Solution to the CartPole_v0 environment using the general optimization technique Cross Entropy Method.
- gym
- numpy
The goal is to move the cart to the left and right in a way that the pole on top of it does not fall down. The states of the environment are composed of 4 elements - cart position (x), cart speed (xdot), pole angle (theta) and pole angular velocity (thetadot). For each time step when the pole is still on the cart we get a reward of 1. The problem is considered to be solved if for 100 consecutive episodes the average reward is at least 195.
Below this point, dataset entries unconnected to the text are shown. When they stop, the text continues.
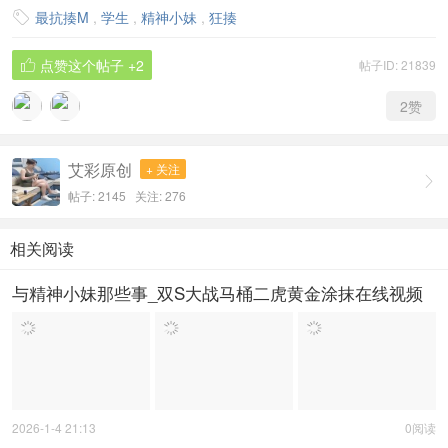
最抗揍M
,
学生
,
精神小妹
,
狂揍

点赞这个帖子
+2
帖子ID: 21839

2
赞
艾彩原创
+ 关注

帖子: 2145
关注:
276
相关阅读
与精神小妹那些事_双S大战马桶二虎黄金涂抹在线视频
2026-1-4 21:13
0阅读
If we translate this problem into reinforcement learning terminology:
- action space is 0 (left) and 1 (right)
- state space is a set of all 4-element lists with all possible combinations of values of x, xdot, theta, thetadot
We are going to look for the optimal strategy without using any value functions - actor only approach. We restrict ourselves to finding only deterministic policies and parametrize them in a following way:
if w_0 * x + w_1 * xdot + w_2 * theta + w_3 * thetadot > 0:
return 1
return 0
Even though this parametrization is clearly restrictive, it will be sufficient to solve the simple CartPole_v0 environment
The Cross entropy method (CEM) is an optimization method that finds the best policy (weights w). It can be described by the following pseudocode
set initial_parameters
while not found_winner:
sample policies from multivariate normal
evaluate all policies
select best performing policies
reestimate mean vector and covariance matrix
One important tweak is to increase the variance for each estimated covariance matrix. The goal of this is to prevent the algorithm from being stuck in a suboptimal/local solution regions. In the code, we implement a decaying noise coefficient.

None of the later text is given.